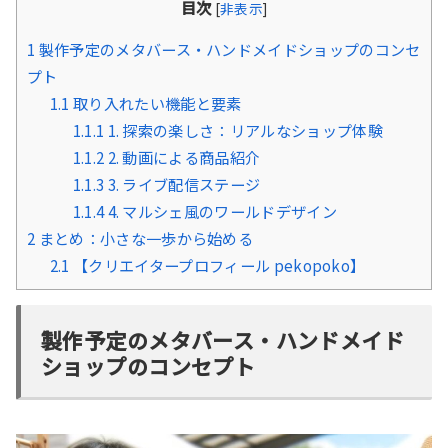
目次
[
非表示
]
1
製作予定のメタバース・ハンドメイドショップのコンセ
プト
1.1
取り入れたい機能と要素
1.1.1
1. 探索の楽しさ：リアルなショップ体験
1.1.2
2. 動画による商品紹介
1.1.3
3. ライブ配信ステージ
1.1.4
4. マルシェ風のワールドデザイン
2
まとめ：小さな一歩から始める
2.1
【クリエイタープロフィール pekopoko】
製作予定のメタバース・ハンドメイド
ショップのコンセプト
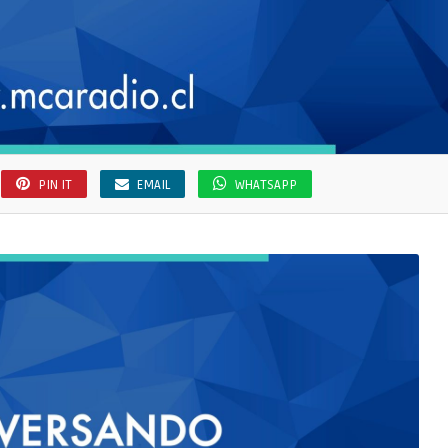
PIN IT
EMAIL
WHATSAPP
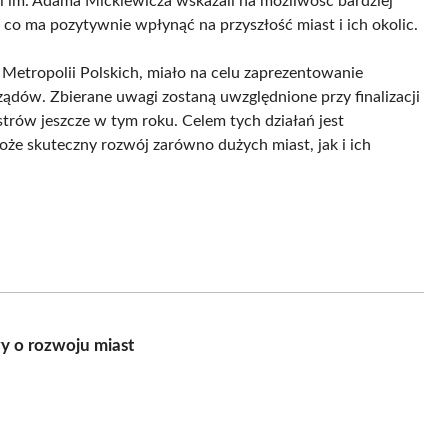
ii im. Adama Mickiewicza wskazali na możliwość bardziej
, co ma pozytywnie wpłynąć na przyszłość miast i ich okolic.
etropolii Polskich, miało na celu zaprezentowanie
ządów. Zbierane uwagi zostaną uwzględnione przy finalizacji
trów jeszcze w tym roku. Celem tych działań jest
może skuteczny rozwój zarówno dużych miast, jak i ich
y o rozwoju miast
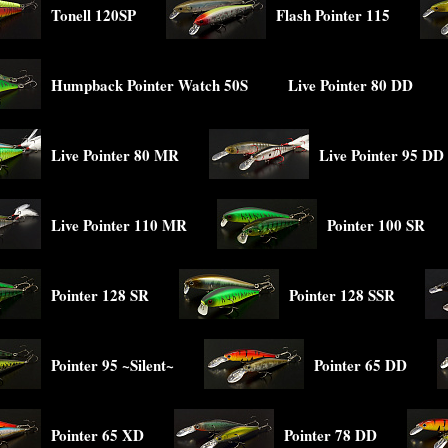
Tonell 120SP
Flash Pointer 115
Humpback Pointer Watch 50S
Live Pointer 80 DD
Live Pointer 80 MR
Live Pointer 95 DD
Live Pointer 110 MR
Pointer 100 SR
Pointer 128 SR
Pointer 128 SSR
Pointer 95 ~Silent~
Pointer 65 DD
Pointer 65 XD
Pointer 78 DD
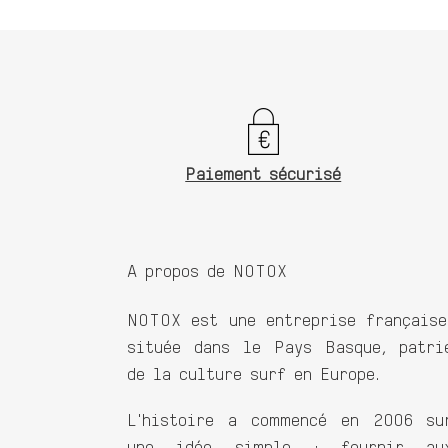
Paiement sécurisé
A propos de NOTOX
NOTOX est une entreprise française
située dans le Pays Basque, patri
de la culture surf en Europe.
L'histoire a commencé en 2006 su
une idée simple : fournir au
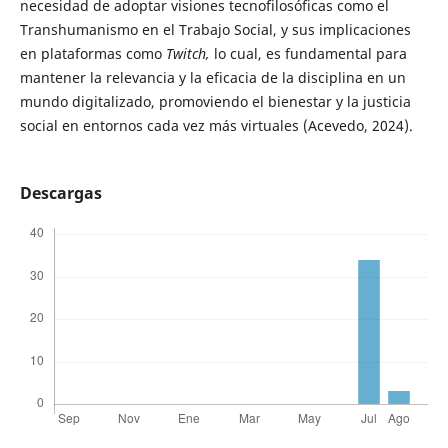
necesidad de adoptar visiones tecnofilosóficas como el
Transhumanismo en el Trabajo Social, y sus implicaciones
en plataformas como
Twitch,
lo cual, es fundamental para
mantener la relevancia y la eficacia de la disciplina en un
mundo digitalizado, promoviendo el bienestar y la justicia
social en entornos cada vez más virtuales (Acevedo, 2024).
Descargas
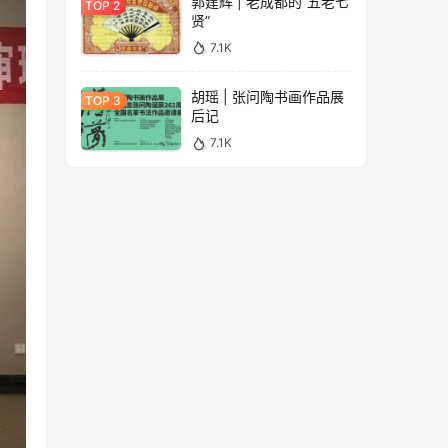
郭建辉 | 老成都的“五老七
贤”
7.1K
胡瑶 | 张问陶书画作品展
后记
7.1K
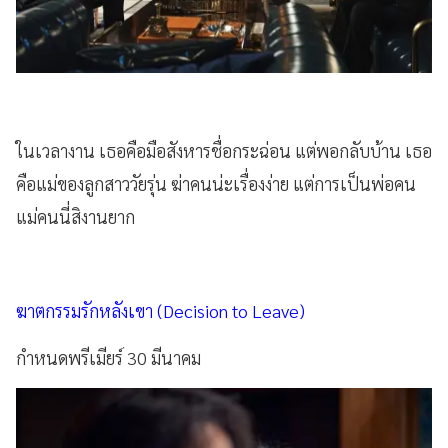
ในเวลางาน เธอคือมือสังหารชื่อกระฉ่อน แต่พอกลับบ้าน เธอ
คือแม่ของลูกสาววัยรุ่น ฆ่าคนน่ะเรื่องง่าย แต่การเป็นพ่อคน
แม่คนนี่สิงานยาก
ฆาตกรรมรักหลังเขา (Decision to Leave)
กำหนดพรีเมียร์ 30 มีนาคม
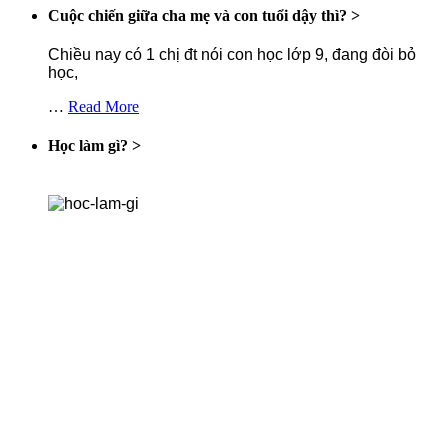
Cuộc chiến giữa cha mẹ và con tuổi dậy thì?
>
Chiều nay có 1 chị đt nói con học lớp 9, đang đòi bỏ
học,
…
Read More
Học làm gì?
>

__What to produce__:
Please return the full listing exactly as given, with the images left out.

__Exercise solution__:
目次
[
非表示
]
1
製作予定のメタバース・ハンドメイドショップのコンセ
プト
1.1
取り入れたい機能と要素
1.1.1
1. 探索の楽しさ：リアルなショップ体験
1.1.2
2. 動画による商品紹介
1.1.3
3. ライブ配信ステージ
1.1.4
4. マルシェ風のワールドデザイン
2
まとめ：小さな一歩から始める
2.1
【クリエイタープロフィール pekopoko】
製作予定のメタバース・ハンドメイド
ショップのコンセプト
PIN IT
EMAIL
WHATSAPP
ii im. Adama Mickiewicza wskazali na możliwość bardziej
, co ma pozytywnie wpłynąć na przyszłość miast i ich okolic.
etropolii Polskich, miało na celu zaprezentowanie
ządów. Zbierane uwagi zostaną uwzględnione przy finalizacji
trów jeszcze w tym roku. Celem tych działań jest
może skuteczny rozwój zarówno dużych miast, jak i ich
y o rozwoju miast
Tonell 120SP
Flash Pointer 115
Humpback Pointer Watch 50S
Live Pointer 80 DD
Live Pointer 80 MR
Live Pointer 95 DD
Live Pointer 110 MR
Pointer 100 SR
Pointer 128 SR
Pointer 128 SSR
Pointer 95 ~Silent~
Pointer 65 DD
Pointer 65 XD
Pointer 78 DD
Paiement sécurisé
A propos de NOTOX
NOTOX est une entreprise française
située dans le Pays Basque, patri
de la culture surf en Europe.
L'histoire a commencé en 2006 su
une idée simple : fournir au
necesidad de adoptar visiones tecnofilosóficas como el
Transhumanismo en el Trabajo Social, y sus implicaciones
en plataformas como
Twitch,
lo cual, es fundamental para
mantener la relevancia y la eficacia de la disciplina en un
mundo digitalizado, promoviendo el bienestar y la justicia
social en entornos cada vez más virtuales (Acevedo, 2024).
Descargas
郭建辉 | 老成都的“五老七
贤”
7.1K
胡瑶 | 张问陶书画作品展
后记
7.1K
ในเวลางาน เธอคือมือสังหารชื่อกระฉ่อน แต่พอกลับบ้าน เธอ
คือแม่ของลูกสาววัยรุ่น ฆ่าคนน่ะเรื่องง่าย แต่การเป็นพ่อคน
แม่คนนี่สิงานยาก
ฆาตกรรมรักหลังเขา (Decision to Leave)
กำหนดพรีเมียร์ 30 มีนาคม
Cuộc chiến giữa cha mẹ và con tuổi dậy thì?
>
Chiều nay có 1 chị đt nói con học lớp 9, đang đòi bỏ
học,
…
Read More
Học làm gì?
>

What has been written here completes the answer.